Rethinking Robin Hood

As voters go to the polls on August 9 to vote on a property tax reduction, it will be a good time to reflect on how we pay for the public schools and why we do it that way.

The theory behind the current "Robin Hood" approach is quite simple. Kids lucky enough to live in school districts with high property values get to attend better schools. The reason? High property values generate more revenue for the schools and more money means higher quality education. Or so the Texas Supreme Court reasoned. Wealth was taken as a given. The only question was: What's a fair way to distribute this wealth among the school districts?
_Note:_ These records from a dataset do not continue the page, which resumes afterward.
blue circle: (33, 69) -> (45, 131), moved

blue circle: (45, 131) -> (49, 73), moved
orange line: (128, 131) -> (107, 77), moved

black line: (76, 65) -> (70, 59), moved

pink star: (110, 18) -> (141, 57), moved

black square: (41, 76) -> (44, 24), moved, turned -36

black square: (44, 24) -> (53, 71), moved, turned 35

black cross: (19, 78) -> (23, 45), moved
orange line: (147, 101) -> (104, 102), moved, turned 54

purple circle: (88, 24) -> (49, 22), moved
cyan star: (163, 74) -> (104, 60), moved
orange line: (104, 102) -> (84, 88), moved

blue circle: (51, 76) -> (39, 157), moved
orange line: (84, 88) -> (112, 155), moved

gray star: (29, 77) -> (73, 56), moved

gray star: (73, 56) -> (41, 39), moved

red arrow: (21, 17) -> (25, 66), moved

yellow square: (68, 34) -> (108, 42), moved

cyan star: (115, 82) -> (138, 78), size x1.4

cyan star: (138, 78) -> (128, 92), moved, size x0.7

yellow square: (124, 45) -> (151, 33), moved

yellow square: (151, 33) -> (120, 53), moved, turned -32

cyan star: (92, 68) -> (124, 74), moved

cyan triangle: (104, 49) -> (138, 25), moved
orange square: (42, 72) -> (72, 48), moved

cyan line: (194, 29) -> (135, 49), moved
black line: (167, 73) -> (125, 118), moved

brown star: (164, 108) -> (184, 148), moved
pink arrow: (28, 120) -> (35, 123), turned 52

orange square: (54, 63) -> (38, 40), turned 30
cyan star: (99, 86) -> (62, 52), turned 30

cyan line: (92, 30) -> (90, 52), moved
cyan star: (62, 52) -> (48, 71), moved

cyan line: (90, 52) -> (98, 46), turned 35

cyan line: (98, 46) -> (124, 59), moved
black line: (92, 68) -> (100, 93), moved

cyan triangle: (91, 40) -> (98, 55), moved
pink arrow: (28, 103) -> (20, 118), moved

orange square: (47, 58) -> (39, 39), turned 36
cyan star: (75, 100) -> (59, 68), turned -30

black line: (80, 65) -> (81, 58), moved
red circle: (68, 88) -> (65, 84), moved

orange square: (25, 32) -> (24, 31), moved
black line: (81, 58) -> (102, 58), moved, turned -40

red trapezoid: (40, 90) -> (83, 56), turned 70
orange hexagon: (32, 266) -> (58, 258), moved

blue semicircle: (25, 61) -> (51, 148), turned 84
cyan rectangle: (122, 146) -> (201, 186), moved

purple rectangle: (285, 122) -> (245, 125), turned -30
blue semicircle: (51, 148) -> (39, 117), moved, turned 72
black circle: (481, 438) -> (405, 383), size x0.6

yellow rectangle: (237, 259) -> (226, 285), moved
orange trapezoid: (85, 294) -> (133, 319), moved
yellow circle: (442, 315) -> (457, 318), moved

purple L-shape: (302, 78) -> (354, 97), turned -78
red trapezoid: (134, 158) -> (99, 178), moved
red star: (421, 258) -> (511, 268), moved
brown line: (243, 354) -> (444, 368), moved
But suppose the original theory was all wrong. Suppose that the quality of the schools determines property values, rather than the other way around. If memory serves, neither the court nor the legislature ever considered this possibility. Yet H. Martin Gibson, a Dallas attorney and anti-Robin-Hood, activist argued during the school finance debate that reverse causation was a reality.

Gibson noticed that, although most Highland Park homes fall inside the Highland Park School District (HPISD) in Dallas, a few actually fall in the Dallas Independent School District (DISD). Other things equal, homes on the HPISD side of the street were selling for 24 percent more than homes on the DISD side. That implied that many Highland Park homeowners were paying about $72,000 just for the right to send their children to Highland Park schools!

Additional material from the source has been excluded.